Le moins qu’on puisse dire, c’est que dans le petit monde du jazz européen, il y a un buzz incroyable autour du jeune Stéphane Guillaume, que d’aucun présente comme le futur petit génie de la scène jazz française, cornaqué en cela par de vrais pointure, comme le meilleur directeur de l’orchestre National de Jazz que nous ayons jamais connu, Laurent Cugny…
Le futur petit génie est passé de figure confirmée à multi-anchiste (tous les sax, flûte, toutes les clarinettes) à auteur d’un premier album remarqué et remarquable, sans esbroufe - sans doute du à la direction du parcimonieux Daniel Yvinec- ni morceaux de bravoure solo, et doté de toutes sortes d’influences très urbaines, mais également porté vers une improvisation maîtrisée, éprouvée par une orgie de clubs et de scènes depuis plus de 10 ans, bien qu’il ne vienne que de franchir le cap de la trentaine.
Stéphane Guillaume était connu comme l’un des meilleurs sideman français, le voilà qui s’installe comme un leader incontournable. On pourra lui reprocher bien sûr, ou plutôt le reprocher à la presse spécialisée, de se poser comme le saxophoniste maximal et d’oublier les Loureau, Monniot et j’en passe, mais ce serait un faux procès ; Guillaume fait un jazz simple mais inspiré, il ne fait pas des tonnes de virtuosité mais il impose une véritable sérénité dans un jeu sans artifices.
Nous pouvons encore le constater dans Intra-Muros, son dernier opus, tout chaud sortie chez O+ et où l’on retrouve le sieur en quartet avec ses fidèles que l’on retrouvait déjà sur le premier album : l’indispensable Antoine Banville à la batterie, gardien du temple rythmique d’un projet plus urbain - comme son nom l’indique - que le précédent, Marc Buronfosse à la basse et contrebasse, et enfin le guitariste "onirique" Frédéric Favarel à la guitare acoustique et électro-acoustique.
C’est comme toujours Banville qui sort du lot, avec une facilité rythmique impressionnante et pour tout dire, imparable.
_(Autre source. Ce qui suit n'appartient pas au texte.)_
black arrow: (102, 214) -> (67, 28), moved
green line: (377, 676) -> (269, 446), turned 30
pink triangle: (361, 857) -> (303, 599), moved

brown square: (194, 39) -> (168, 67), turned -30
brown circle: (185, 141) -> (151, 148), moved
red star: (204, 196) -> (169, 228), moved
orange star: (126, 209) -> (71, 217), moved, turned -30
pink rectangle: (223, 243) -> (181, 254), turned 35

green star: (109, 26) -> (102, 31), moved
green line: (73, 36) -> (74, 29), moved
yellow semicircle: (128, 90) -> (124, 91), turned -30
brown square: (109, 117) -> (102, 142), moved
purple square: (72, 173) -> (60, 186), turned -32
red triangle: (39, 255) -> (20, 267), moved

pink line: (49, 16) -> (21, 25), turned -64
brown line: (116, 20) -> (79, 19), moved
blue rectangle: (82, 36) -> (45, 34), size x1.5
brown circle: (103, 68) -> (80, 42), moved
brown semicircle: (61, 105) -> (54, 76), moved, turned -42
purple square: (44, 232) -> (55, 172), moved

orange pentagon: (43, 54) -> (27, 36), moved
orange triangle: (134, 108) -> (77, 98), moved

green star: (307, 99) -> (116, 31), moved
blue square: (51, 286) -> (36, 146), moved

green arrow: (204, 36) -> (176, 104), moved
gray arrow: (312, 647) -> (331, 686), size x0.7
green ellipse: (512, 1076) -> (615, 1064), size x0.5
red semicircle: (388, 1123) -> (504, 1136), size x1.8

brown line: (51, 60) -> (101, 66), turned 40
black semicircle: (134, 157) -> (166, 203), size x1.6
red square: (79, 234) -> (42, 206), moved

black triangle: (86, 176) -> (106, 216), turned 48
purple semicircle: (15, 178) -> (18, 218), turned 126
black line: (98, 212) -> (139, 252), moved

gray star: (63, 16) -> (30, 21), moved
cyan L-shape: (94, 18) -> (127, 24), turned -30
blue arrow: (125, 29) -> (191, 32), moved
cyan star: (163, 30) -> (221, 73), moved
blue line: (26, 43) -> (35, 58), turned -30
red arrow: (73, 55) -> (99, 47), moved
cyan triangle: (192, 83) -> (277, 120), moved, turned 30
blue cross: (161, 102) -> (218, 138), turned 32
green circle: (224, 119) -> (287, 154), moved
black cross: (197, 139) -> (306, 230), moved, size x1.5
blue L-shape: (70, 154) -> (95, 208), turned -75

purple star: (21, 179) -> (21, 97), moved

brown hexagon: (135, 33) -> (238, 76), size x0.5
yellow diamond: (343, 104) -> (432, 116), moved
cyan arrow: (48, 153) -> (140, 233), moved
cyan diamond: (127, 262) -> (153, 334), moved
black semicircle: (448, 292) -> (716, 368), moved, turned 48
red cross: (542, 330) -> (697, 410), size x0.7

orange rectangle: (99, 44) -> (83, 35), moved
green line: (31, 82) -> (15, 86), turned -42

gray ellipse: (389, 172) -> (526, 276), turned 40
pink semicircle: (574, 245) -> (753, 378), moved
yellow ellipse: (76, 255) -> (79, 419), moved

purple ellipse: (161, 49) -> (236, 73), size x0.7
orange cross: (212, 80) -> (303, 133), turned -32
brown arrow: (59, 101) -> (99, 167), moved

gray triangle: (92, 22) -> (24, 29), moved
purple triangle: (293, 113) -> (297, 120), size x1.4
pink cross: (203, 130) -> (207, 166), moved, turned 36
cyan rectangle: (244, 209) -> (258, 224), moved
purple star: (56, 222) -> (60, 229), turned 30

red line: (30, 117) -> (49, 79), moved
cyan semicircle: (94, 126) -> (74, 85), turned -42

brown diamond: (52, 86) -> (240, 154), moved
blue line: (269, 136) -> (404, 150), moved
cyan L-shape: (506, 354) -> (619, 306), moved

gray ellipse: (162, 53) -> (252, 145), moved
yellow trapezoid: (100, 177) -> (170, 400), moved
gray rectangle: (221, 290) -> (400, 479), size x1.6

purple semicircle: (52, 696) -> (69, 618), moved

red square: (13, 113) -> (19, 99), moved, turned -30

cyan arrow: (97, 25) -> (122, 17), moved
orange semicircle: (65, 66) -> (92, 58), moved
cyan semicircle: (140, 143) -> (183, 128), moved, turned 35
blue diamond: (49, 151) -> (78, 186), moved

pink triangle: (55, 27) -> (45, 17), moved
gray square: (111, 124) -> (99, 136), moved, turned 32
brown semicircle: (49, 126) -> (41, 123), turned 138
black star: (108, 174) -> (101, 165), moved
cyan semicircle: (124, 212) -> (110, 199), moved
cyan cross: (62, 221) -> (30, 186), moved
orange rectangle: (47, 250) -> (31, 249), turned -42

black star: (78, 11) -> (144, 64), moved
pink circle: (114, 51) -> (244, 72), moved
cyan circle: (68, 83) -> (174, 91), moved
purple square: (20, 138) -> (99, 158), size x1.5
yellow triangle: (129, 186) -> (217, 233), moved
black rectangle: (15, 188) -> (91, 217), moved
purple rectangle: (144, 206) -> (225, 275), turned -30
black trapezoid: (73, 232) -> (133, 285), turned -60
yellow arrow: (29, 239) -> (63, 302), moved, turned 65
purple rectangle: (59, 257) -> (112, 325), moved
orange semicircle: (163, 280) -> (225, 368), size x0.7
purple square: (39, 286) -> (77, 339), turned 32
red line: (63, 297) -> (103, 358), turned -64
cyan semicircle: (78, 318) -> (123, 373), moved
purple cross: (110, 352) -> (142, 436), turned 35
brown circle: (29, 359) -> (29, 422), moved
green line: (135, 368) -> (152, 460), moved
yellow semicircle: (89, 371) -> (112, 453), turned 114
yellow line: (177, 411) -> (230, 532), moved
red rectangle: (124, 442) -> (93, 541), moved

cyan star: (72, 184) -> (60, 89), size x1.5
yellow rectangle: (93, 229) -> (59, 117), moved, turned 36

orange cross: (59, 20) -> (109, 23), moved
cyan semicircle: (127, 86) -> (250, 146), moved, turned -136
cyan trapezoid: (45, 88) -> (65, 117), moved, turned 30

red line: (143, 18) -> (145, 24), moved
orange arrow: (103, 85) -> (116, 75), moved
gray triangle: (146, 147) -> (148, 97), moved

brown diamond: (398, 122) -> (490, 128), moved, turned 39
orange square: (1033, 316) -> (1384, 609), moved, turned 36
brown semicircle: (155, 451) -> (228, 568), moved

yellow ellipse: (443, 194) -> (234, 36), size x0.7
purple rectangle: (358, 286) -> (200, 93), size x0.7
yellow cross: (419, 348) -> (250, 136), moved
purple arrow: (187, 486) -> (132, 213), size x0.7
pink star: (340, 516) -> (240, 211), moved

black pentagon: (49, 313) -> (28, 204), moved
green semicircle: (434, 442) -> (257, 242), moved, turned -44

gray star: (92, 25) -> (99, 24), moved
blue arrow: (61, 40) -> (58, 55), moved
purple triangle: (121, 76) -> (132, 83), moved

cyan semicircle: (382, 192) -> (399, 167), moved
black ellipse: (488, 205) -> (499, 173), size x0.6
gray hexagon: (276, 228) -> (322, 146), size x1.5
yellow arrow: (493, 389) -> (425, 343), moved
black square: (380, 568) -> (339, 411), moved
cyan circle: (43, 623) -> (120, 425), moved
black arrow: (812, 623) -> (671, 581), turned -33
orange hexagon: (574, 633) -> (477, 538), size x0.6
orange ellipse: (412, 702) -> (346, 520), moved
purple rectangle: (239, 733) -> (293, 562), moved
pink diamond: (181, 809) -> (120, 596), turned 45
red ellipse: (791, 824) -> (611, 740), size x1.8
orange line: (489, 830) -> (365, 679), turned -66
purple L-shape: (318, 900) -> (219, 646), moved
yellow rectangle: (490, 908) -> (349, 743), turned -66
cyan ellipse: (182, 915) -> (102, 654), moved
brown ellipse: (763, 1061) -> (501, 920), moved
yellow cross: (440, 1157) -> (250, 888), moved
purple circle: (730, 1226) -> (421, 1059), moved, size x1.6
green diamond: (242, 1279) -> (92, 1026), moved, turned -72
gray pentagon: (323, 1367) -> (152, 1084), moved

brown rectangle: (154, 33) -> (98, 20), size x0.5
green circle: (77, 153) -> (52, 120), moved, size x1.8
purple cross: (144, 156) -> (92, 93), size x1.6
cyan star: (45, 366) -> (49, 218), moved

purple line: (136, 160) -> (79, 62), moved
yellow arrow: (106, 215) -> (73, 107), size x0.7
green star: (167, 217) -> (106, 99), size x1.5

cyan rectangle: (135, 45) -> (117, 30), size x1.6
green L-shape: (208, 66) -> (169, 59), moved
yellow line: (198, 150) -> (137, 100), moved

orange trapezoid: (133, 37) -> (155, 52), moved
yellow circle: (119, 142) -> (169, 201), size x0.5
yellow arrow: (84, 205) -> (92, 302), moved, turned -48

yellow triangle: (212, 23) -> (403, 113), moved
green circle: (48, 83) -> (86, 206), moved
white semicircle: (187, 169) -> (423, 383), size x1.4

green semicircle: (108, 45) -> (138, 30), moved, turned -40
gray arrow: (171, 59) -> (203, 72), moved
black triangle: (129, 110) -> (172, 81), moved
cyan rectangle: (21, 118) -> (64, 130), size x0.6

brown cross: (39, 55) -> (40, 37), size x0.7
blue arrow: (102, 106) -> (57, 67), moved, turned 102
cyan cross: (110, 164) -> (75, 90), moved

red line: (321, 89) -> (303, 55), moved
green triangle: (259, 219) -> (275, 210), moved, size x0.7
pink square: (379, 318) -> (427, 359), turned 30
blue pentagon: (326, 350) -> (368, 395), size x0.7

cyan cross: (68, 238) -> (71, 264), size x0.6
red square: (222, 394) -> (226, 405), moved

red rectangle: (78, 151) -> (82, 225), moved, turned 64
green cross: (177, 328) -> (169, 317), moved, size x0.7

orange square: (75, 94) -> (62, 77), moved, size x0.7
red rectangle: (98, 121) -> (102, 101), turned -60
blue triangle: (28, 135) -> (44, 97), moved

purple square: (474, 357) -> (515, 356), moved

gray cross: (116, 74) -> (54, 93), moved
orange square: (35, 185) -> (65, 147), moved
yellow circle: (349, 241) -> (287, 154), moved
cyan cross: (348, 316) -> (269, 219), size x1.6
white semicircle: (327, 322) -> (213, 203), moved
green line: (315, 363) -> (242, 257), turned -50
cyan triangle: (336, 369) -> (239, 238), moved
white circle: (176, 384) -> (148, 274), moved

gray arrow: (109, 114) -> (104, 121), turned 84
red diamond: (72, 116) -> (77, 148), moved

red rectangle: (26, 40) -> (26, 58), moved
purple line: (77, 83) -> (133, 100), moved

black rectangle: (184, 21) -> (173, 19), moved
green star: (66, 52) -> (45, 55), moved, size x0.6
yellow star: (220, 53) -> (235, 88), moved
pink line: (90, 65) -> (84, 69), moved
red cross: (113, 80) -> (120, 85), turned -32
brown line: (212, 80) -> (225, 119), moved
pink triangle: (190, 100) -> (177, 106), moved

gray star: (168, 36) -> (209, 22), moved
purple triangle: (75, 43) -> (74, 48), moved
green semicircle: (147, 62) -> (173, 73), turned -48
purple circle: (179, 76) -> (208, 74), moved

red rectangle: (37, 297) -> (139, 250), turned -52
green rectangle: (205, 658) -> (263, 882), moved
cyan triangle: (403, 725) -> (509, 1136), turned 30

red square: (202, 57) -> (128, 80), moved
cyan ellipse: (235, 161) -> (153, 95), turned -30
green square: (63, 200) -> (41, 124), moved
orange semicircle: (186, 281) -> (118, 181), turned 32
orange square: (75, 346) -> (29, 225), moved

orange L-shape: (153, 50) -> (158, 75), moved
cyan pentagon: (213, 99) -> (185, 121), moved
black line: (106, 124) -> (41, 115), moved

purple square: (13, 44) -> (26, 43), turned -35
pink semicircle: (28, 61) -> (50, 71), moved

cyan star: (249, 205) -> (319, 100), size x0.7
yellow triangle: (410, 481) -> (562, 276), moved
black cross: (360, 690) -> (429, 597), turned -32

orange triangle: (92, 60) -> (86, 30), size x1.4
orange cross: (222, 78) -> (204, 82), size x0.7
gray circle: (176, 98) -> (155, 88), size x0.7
Son entente rythmique avec Buronfosse fait merveille, surtout sur les morceaux extrêmement carrés, comme son nom l’indique "Ode à l’angle droit". Il semble que l’écriture musicale de cet album provient de poèmes atmosphériques. Ainsi, cet excellent morceau sur l’angle droit est inspiré notamment de cette "phrase": "Ici ne règne la géométrie/D’un univers apparemment déshumanisé".
On comprends dès lors la volonté de ce disque, dont l’illustration graphique reprend avec beaucoup de talent ce thème : Intra muros est un disque urbain, désenchanté et lucide et la musique est à l’image de cela : tout est calme, mais derrière cette nonchalante apparence se cache la fêlure de cette fameuse déshumanisation.
A côté de cela des morceaux comme "Shade Indigo", ou le remarquable "Walkin’ on the other sidewalk" sont des petits bijoux groove sous la férule de notre base rythmique et le son très rond du leader.
On l’aura déjà dit, Guillaume n’est pas partisan de l’esbroufe, c’est la simplicité qui commande, c’est aussi pour cela qu’il est une bonne entrée dans la musique improvisée européenne, avec un son particulier et accessible, très basé sur l’harmonie des souffles et des couleurs.